Anna Boberg (1864 – 1935) was an artist from Stockholm who routinely worked in Lofoten. She never had the opportunity to receive formal artistic education but started painting after having made a travel to Spain in 1882. In connection with a trip to Norrland (in Northern Sweden) and North Norway in 1901 Anna visited Lofoten for the first time, and the encounter with this place gave genuine momentum to her artistic production. Across the next thirty-three years she had extended working residencies in Lofoten, primarily painting local motifs. Like the other so-called Lofoten painters she was concerned with mediating this place to the rest of Europe. In 1903 she exhibited her Lofoten paintings in Stockholm for the first time, and a 1905 exhibition in Paris helped to make the Lofoten landscape known to a French audience.

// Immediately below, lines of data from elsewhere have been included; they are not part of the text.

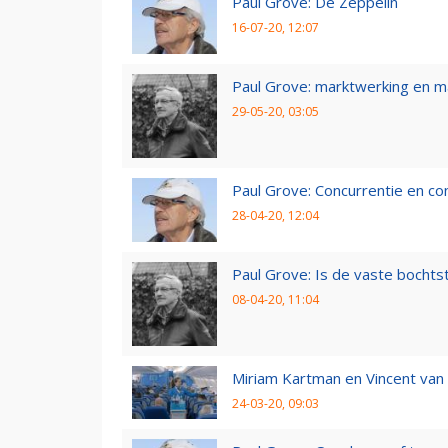
Paul Grove: De Zeppelin
16-07-20, 12:07
Paul Grove: marktwerking en 
29-05-20, 03:05
Paul Grove: Concurrentie en co
28-04-20, 12:04
Paul Grove: Is de vaste bochtst
08-04-20, 11:04
Miriam Kartman en Vincent van 
24-03-20, 09:03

Anna Boberg is considered an important pioneering figure in the establishment of the Kunstnerhus in Lofoten, a residence and working place for artists coming here. In 1904 she had her architect husband design a studio on Svinøya near the entrance to Svolvær harbour. It was later donated to the organization of Norwegian visual artists and functioned as a residence for Swedish and Norwegian artists up to World War II. It was then demolished, but was replaced in 1952 by the larger artists’ residence standing on a hill in another part of Svinøya today.
Anna Boberg was represented in the LIAF exhibition.